Arte, ricerca e tecnologie per raccontare la pelle come patrimonio culturale.
La Fondazione De Chiara De Maio partecipa a Lineapelle con una proposta culturale che supera la tradizionale idea di pelle come semplice materiale produttivo, per restituirle una dimensione più profonda: memoria, identità, racconto.
Nel suo stand, concepito come ambiente immersivo di ricerca e sperimentazione, la pelle diventa linguaggio e spazio narrativo, luogo di dialogo tra sapere artigiano, industria, arte e nuove tecnologie.
Opere d’arte, immagini generate con strumenti di intelligenza artificiale, dispositivi di realtà virtuale e aumentata e una performance dal vivo su pelle costruiscono un unico racconto che invita il visitatore a guardare la materia oltre la sua funzione produttiva, come esperienza culturale e visione contemporanea.
All’interno di questo percorso trovano spazio le opere AI concepite e curate da Gerardo A. Russo, che propongono un viaggio visivo nella cultura della pelle: non imitazioni, ma visioni ispirate che dialogano con la storia dell’arte, attraversando stili ed epoche per raccontare la materia come protagonista culturale.
Lo stand ospita inoltre una performance dal vivo dell’artista Gennaro Vallifuoco, che interviene direttamente sulla pelle trasformandola in gesto, segno e racconto, rendendo visibile il legame tra materia, corpo e memoria.
Un ruolo centrale è affidato alla ricerca pluriennale sviluppata con il Teaching Learning Center for Education and Inclusive Technologies – Elisa Frauenfelder dell’Università degli Studi di Salerno, che dimostra come Realtà Virtuale e Intelligenza Artificiale possano aprire nuove forme di didattica museale: nelle pinacoteche virtuali l’opera non è soltanto osservata, ma attraversata ed esplorata nei suoi dettagli formali e prospettici.
La VR supera i limiti della bidimensionalità; l’IA guida l’osservatore attraverso percorsi personalizzati, collegando immagini, fonti e confronti storici.

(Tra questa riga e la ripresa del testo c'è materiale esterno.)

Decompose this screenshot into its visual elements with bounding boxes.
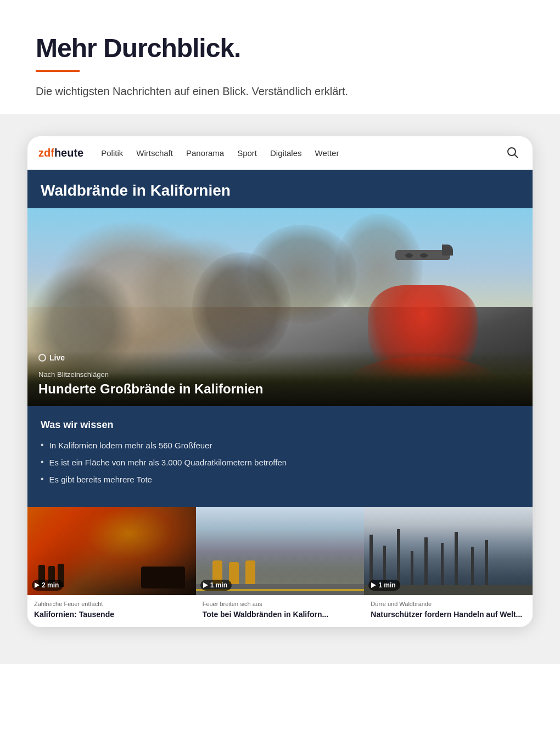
logo-heute: heute <box>54 147 83 159</box>
duration-2: 1 min <box>210 581 227 589</box>
bullet-2: • <box>41 457 44 467</box>
article-category: Nach Blitzeinschlägen <box>38 370 263 379</box>
nav-bar: zdfheute Politik Wirtschaft Panorama Spo… <box>27 136 533 170</box>
card-title-3: Naturschützer fordern Handeln auf Welt..… <box>371 609 526 619</box>
headline-underline <box>36 70 80 72</box>
hero-overlay[interactable]: Nach Blitzeinschlägen Hunderte Großbränd… <box>27 362 274 406</box>
page-subtitle: Die wichtigsten Nachrichten auf einen Bl… <box>36 85 524 98</box>
card-image-1: 2 min <box>27 507 196 595</box>
info-section: Was wir wissen • In Kalifornien lodern m… <box>27 406 533 507</box>
logo-zdf: zdf <box>38 147 54 159</box>
hero-title-bar: Waldbrände in Kalifornien <box>27 170 533 208</box>
card-content-3: Dürre und Waldbrände Naturschützer forde… <box>364 595 533 627</box>
live-badge: Live <box>38 353 65 362</box>
card-title-2: Tote bei Waldbränden in Kaliforn... <box>203 609 358 619</box>
device-frame-wrapper: zdfheute Politik Wirtschaft Panorama Spo… <box>0 114 560 664</box>
airplane <box>390 241 456 269</box>
card-1[interactable]: 2 min Zahlreiche Feuer entfacht Kaliforn… <box>27 507 196 627</box>
hero-section: Waldbrände in Kalifornien <box>27 170 533 507</box>
play-icon-1 <box>35 582 40 588</box>
info-item-2: • Es ist ein Fläche von mehr als 3.000 Q… <box>41 457 519 468</box>
search-button[interactable] <box>504 144 522 162</box>
hero-section-title: Waldbrände in Kalifornien <box>41 182 519 199</box>
cards-grid: 2 min Zahlreiche Feuer entfacht Kaliforn… <box>27 507 533 627</box>
logo[interactable]: zdfheute <box>38 147 83 159</box>
card-3[interactable]: 1 min Dürre und Waldbrände Naturschützer… <box>364 507 533 627</box>
info-text-2: Es ist ein Fläche von mehr als 3.000 Qua… <box>49 457 287 468</box>
live-dot <box>38 354 46 362</box>
info-text-3: Es gibt bereits mehrere Tote <box>49 474 152 485</box>
hero-image[interactable]: Live Nach Blitzeinschlägen Hunderte Groß… <box>27 208 533 406</box>
nav-item-wirtschaft[interactable]: Wirtschaft <box>136 148 173 158</box>
search-icon <box>507 147 519 159</box>
info-heading: Was wir wissen <box>41 419 519 431</box>
play-button-2[interactable]: 1 min <box>200 580 232 591</box>
duration-1: 2 min <box>42 581 59 589</box>
nav-item-wetter[interactable]: Wetter <box>315 148 339 158</box>
plane-tail <box>442 245 453 256</box>
card-category-1: Zahlreiche Feuer entfacht <box>34 601 189 607</box>
card-category-3: Dürre und Waldbrände <box>371 601 526 607</box>
article-title: Hunderte Großbrände in Kalifornien <box>38 381 263 397</box>
card-content-2: Feuer breiten sich aus Tote bei Waldbrän… <box>196 595 365 627</box>
page-headline: Mehr Durchblick. <box>36 33 524 63</box>
card-image-2: 1 min <box>196 507 365 595</box>
bullet-1: • <box>41 440 44 450</box>
play-icon-2 <box>203 582 208 588</box>
device-frame: zdfheute Politik Wirtschaft Panorama Spo… <box>27 136 533 627</box>
nav-item-politik[interactable]: Politik <box>101 148 123 158</box>
info-item-3: • Es gibt bereits mehrere Tote <box>41 474 519 485</box>
card-category-2: Feuer breiten sich aus <box>203 601 358 607</box>
bullet-3: • <box>41 474 44 484</box>
top-section: Mehr Durchblick. Die wichtigsten Nachric… <box>0 0 560 114</box>
nav-item-panorama[interactable]: Panorama <box>186 148 224 158</box>
play-button-3[interactable]: 1 min <box>368 580 400 591</box>
card-image-3: 1 min <box>364 507 533 595</box>
card-content-1: Zahlreiche Feuer entfacht Kalifornien: T… <box>27 595 196 627</box>
info-item-1: • In Kalifornien lodern mehr als 560 Gro… <box>41 440 519 451</box>
card-title-1: Kalifornien: Tausende <box>34 609 189 619</box>
play-icon-3 <box>371 582 376 588</box>
nav-item-digitales[interactable]: Digitales <box>270 148 302 158</box>
info-text-1: In Kalifornien lodern mehr als 560 Großf… <box>49 440 212 451</box>
duration-3: 1 min <box>378 581 395 589</box>
nav-item-sport[interactable]: Sport <box>237 148 257 158</box>
play-button-1[interactable]: 2 min <box>32 580 63 591</box>
card-2[interactable]: 1 min Feuer breiten sich aus Tote bei Wa… <box>196 507 365 627</box>
svg-line-1 <box>515 155 518 158</box>
live-label: Live <box>49 353 65 362</box>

L’esperienza diventa immersiva, inclusiva e profondamente educativa.
In continuità con questa visione, la Fondazione ha avviato un nuovo progetto di ricerca dedicato a una tipica conceria antica, sviluppato in collaborazione con l’Università degli Studi di Salerno e UNIC – Concerie Italiane. A partire da fonti storiche e materiali d’archivio, sarà realizzato un Digital Personal Tutor capace di ricostruire spazi, processi e saperi della tradizione conciaria, rendendoli accessibili attraverso un dialogo interattivo e personalizzato.
La presenza di UNIC – Concerie Italiane garantisce il raccordo diretto con il mondo produttivo e con la memoria viva del distretto conciario, rafforzando il valore culturale e identitario del progetto.
In questo spazio, arte, sapere artigiano e intelligenza artificiale non si contrappongono: dialogano.
La pelle diventa archivio, racconto e futuro.